The client diagnosed with ulcerative colitis is prescribed a low-residue diet. Which meal selection indicates the client understands the diet teaching?
- A. Grilled hamburger on a wheat bun and fried potatoes.
- B. A chicken salad sandwich and lettuce and tomato salad.
- C. Roast pork, white rice, and plain custard.
- D. Fried fish, whole grain pasta, and fruit salad.
Correct Answer: C
Rationale: A low-residue diet minimizes fiber to reduce bowel irritation, so roast pork, white rice, and plain custard (low-fiber foods) are appropriate. The other options include high-fiber foods like wheat, vegetables, and whole grains, which are contraindicated.
Which assessment data indicate to the nurse the client recovering from an open cholecystectomy may require pain medication?
- A. The client's pulse is 65 beats per minute.
- B. The client has shallow respirations.
- C. The client's bowel sounds are 20 per minute.
- D. The client uses a pillow to splint when coughing.
Correct Answer: B
Rationale: Shallow respirations suggest pain, as patients avoid deep breathing to minimize discomfort. Normal pulse, bowel sounds, and splinting are less direct indicators of pain.
A child with appendicitis is scheduled for surgery this evening. The nurse enters the room and sees the child's mother starting to place hot, wet washcloths on her daughter's abdomen so that 'she will feel better.' The nurse explains that this action is contraindicated because heat:
- A. can cause the appendix to rupture and cause peritonitis.
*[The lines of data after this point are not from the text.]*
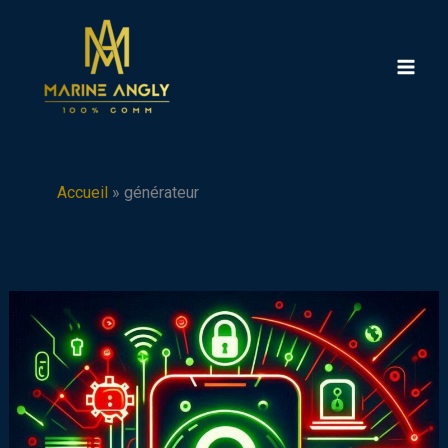
Aller
au
contenu
Accueil
»
générateur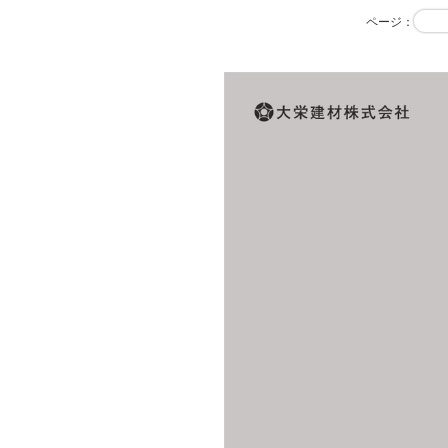
ページ
：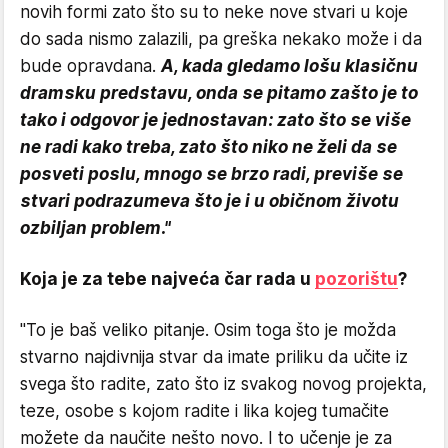
novih formi zato što su to neke nove stvari u koje
do sada nismo zalazili, pa greška nekako može i da
bude opravdana.
A, kada gledamo lošu klasičnu
dramsku predstavu, onda se pitamo zašto je to
tako i odgovor je jednostavan: zato što se više
ne radi kako treba, zato što niko ne želi da se
posveti poslu, mnogo se brzo radi, previše se
stvari podrazumeva što je i u običnom životu
ozbiljan problem."
Koja je za tebe najveća čar rada u
pozorištu
?
"To je baš veliko pitanje. Osim toga što je možda
stvarno najdivnija stvar da imate priliku da učite iz
svega što radite, zato što iz svakog novog projekta,
teze, osobe s kojom radite i lika kojeg tumačite
možete da naučite nešto novo. I to učenje je za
- B. can mask symptoms of acute appendicitis.
- C. will increase peristalsis throughout the abdomen.
- D. will arrest progression of the disease.
Correct Answer: A
Rationale: Heat can increase inflammation and blood flow, risking appendix rupture and peritonitis in appendicitis.
The nurse is caring for the client diagnosed with cirrhosis. After completing discharge education, the nurse recognizes the need for further teaching when the client makes which statement?
- A. “My cirrhosis was caused from too much alcohol; I plan to stop drinking.”
- B. “I need to rest more; I plan on only going to work on a part-time basis.”
- C. “Propranolol has been ordered to decrease my blood pressure.”
- D. “Furosemide will help to reduce the amount of abdominal fluid.”
Correct Answer: C
Rationale: A. Alcohol intake is a major cause of cirrhosis and must be eliminated from the client’s diet. B. Rest may enable the liver to restore itself and should be encouraged. C. Although propranolol (Inderal) does decrease BP, it is not ordered for this purpose in treating cirrhosis. Prophylactic treatment with a nonselective beta blocker like propranolol has been shown to reduce the risk of bleeding from esophageal varices and to reduce bleeding-related deaths. D. Furosemide (Lasix) is used in combination with potassium-sparing diuretics to decrease ascites.